— WORK REQUEST —
Give the entries again exactly; drop the pictures.

— DATASET ENTRIES —
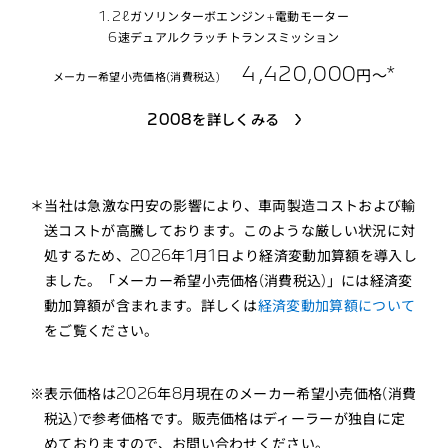
1.2ℓガソリンターボエンジン+電動モーター
6速デュアルクラッチトランスミッション
4,420,000
*
円〜
メーカー希望小売価格(消費税込)
2008を詳しくみる
＊当社は急激な円安の影響により、車両製造コストおよび輸
送コストが高騰しております。このような厳しい状況に対
処するため、2026年1月1日より経済変動加算額を導入し
ました。「メーカー希望小売価格(消費税込)」には経済変
動加算額が含まれます。詳しくは
経済変動加算額について
をご覧ください。
※表示価格は2026年8月現在のメーカー希望小売価格(消費
税込)で参考価格です。販売価格はディーラーが独自に定
めておりますので、お問い合わせください。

— FINISHED TASK —
1.2ℓガソリンターボエンジン+電動モーター
6速デュアルクラッチトランスミッション
4,420,000
*
円〜
メーカー希望小売価格(消費税込)
2008を詳しくみる
＊当社は急激な円安の影響により、車両製造コストおよび輸
送コストが高騰しております。このような厳しい状況に対
処するため、2026年1月1日より経済変動加算額を導入し
ました。「メーカー希望小売価格(消費税込)」には経済変
動加算額が含まれます。詳しくは
経済変動加算額について
をご覧ください。
※表示価格は2026年8月現在のメーカー希望小売価格(消費
税込)で参考価格です。販売価格はディーラーが独自に定
めておりますので、お問い合わせください。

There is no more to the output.